Time is a flexible entity. If you’re bored, time drags. If you’re excited, time flies. Sixty seconds can seem like an eternity—for instance, if you inadvertently lock yourself out of your house. Naked. In winter.
There’s never a moment in your life when your moods and your needs and wants stop affecting your sense of time. Time is always, always, always flexible! In other words, you can always stretch time, steal time, and otherwise make and take the time to accomplish anything you really want to accomplish.
I’m saying this as a sort of confession. For the past few weeks I’ve been busy with deadlines, projects, travel plans, paperwork, and every last professional excuse ever invented. I’m in New York as I write, battling a big book deadline on a project I started roughly ten years ago. “I’ve been too busy to blog,” I telepathically told my subscribers. And you know what? I was lying! To myself first and foremost! How many things have I chosen to do recently that were less important and less fun then blogging? Dozens, hundreds, thousands of time-consuming things, many of which I wouldn’t even describe to you for fear of ridicule.

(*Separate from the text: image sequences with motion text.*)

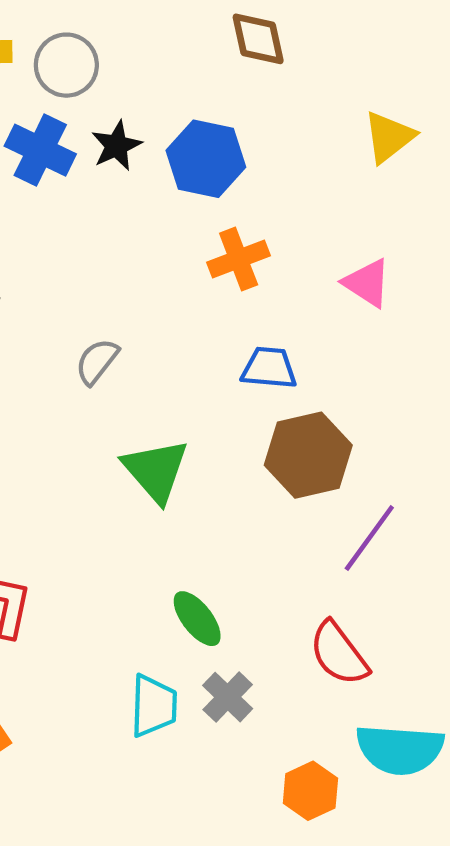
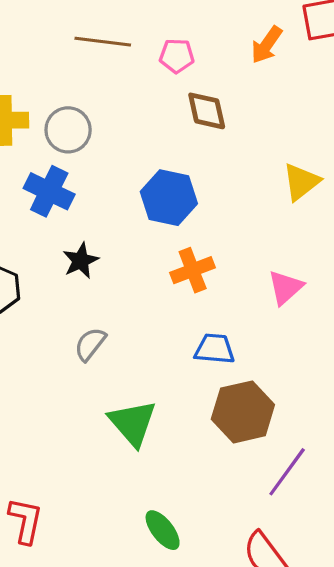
black star: (116, 146) -> (81, 261), moved
pink triangle: (367, 283) -> (285, 287), turned 45

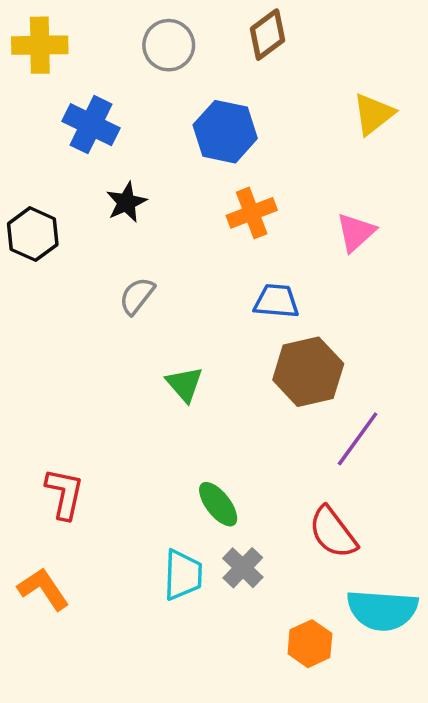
brown diamond: (207, 111) -> (268, 35), turned 66
gray circle: (68, 130) -> (169, 45), moved
green triangle: (133, 423) -> (185, 384), size x0.7

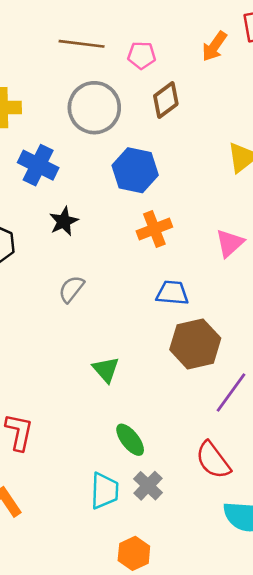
gray circle: (169, 45) -> (94, 108), size x1.4
green triangle: (185, 384) -> (106, 369), moved
orange hexagon: (310, 644) -> (134, 553), moved

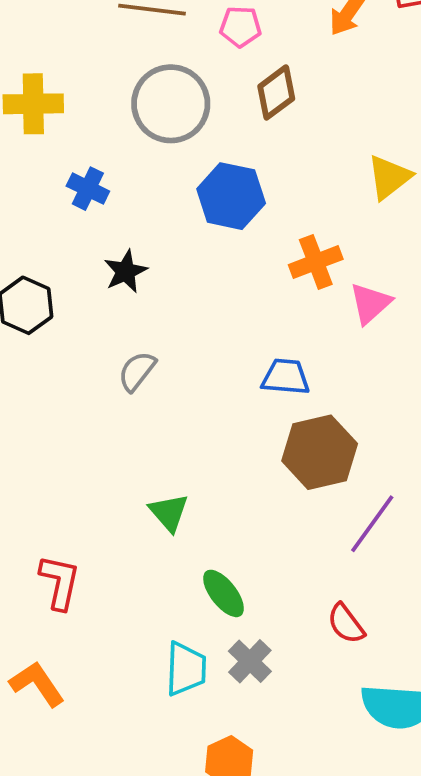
blue cross: (38, 165) -> (88, 189), size x0.7
orange cross: (154, 229) -> (316, 262), moved
green triangle: (106, 369) -> (169, 512), moved
red semicircle: (213, 460) -> (346, 624), size x0.7

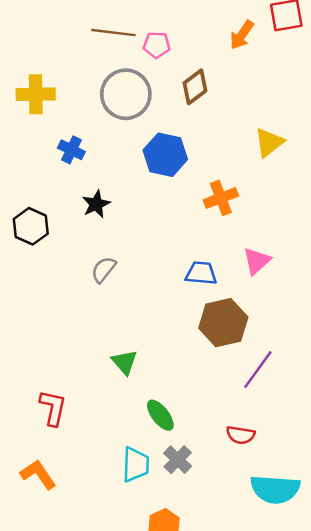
pink pentagon: (240, 27) -> (157, 45), moved
pink triangle: (370, 303) -> (257, 261), moved
red semicircle: (346, 624) -> (241, 435), turned -44

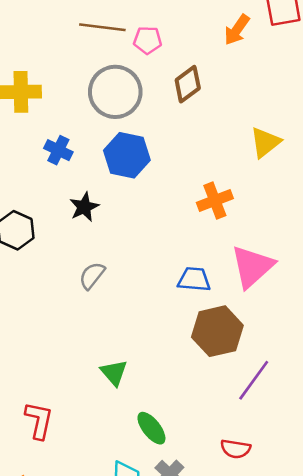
blue hexagon: (165, 155) -> (127, 155), moved
pink triangle: (257, 261) -> (252, 266), size x1.5

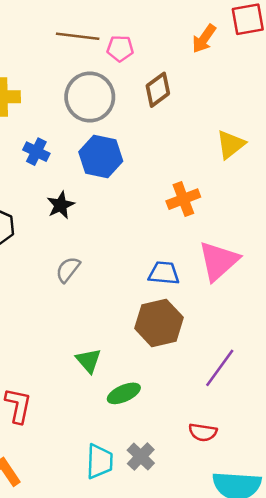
brown hexagon: (217, 331) -> (159, 323), moved
green ellipse: (151, 428) -> (124, 393), moved, turned -76

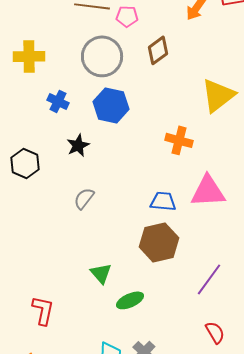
yellow triangle: (231, 144) -> (218, 95), size x1.4
orange cross: (183, 199) -> (179, 140), turned 36
pink triangle: (219, 261) -> (208, 191), turned 39
red semicircle: (203, 432) -> (215, 332), moved, turned -130

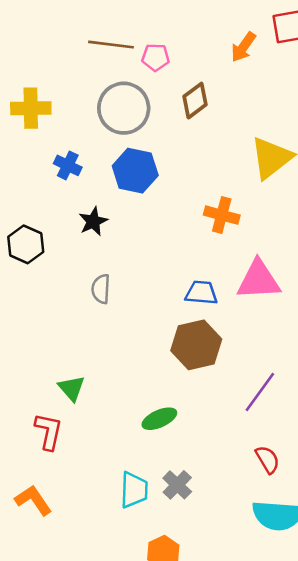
gray semicircle: (84, 198) -> (101, 289), turned -35
green triangle: (101, 273) -> (72, 388), moved

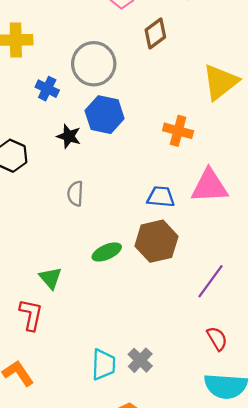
gray circle: (124, 108) -> (94, 64), moved
blue hexagon: (135, 171) -> (105, 115), moved
black star: (93, 221) -> (69, 136), turned -30
green ellipse: (159, 419) -> (107, 252), moved

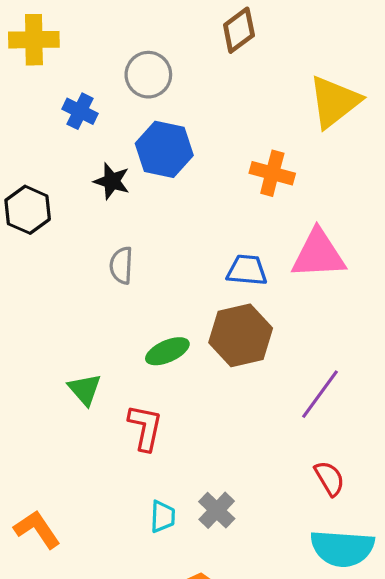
gray circle: (94, 64) -> (148, 75), size x0.7
red L-shape: (31, 315) -> (145, 428), moved
cyan trapezoid: (103, 364) -> (163, 517), size x0.7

I wouldn’t say that I’m a complete slacker. I’ve done a lot of good things lately. I even found the time to read a couple of books, including a Sherlock Holmes novel I had never read before. It contains a quote attributed to William Gladstone, who was England’s prime minister for many years: “A change of work is the best rest.”
Moral of the story?
Writing this blog post has allowed me to procrastinate facing my big deadline. I feel so rested, I think I’ll pull an all-nighter on that ten-year project.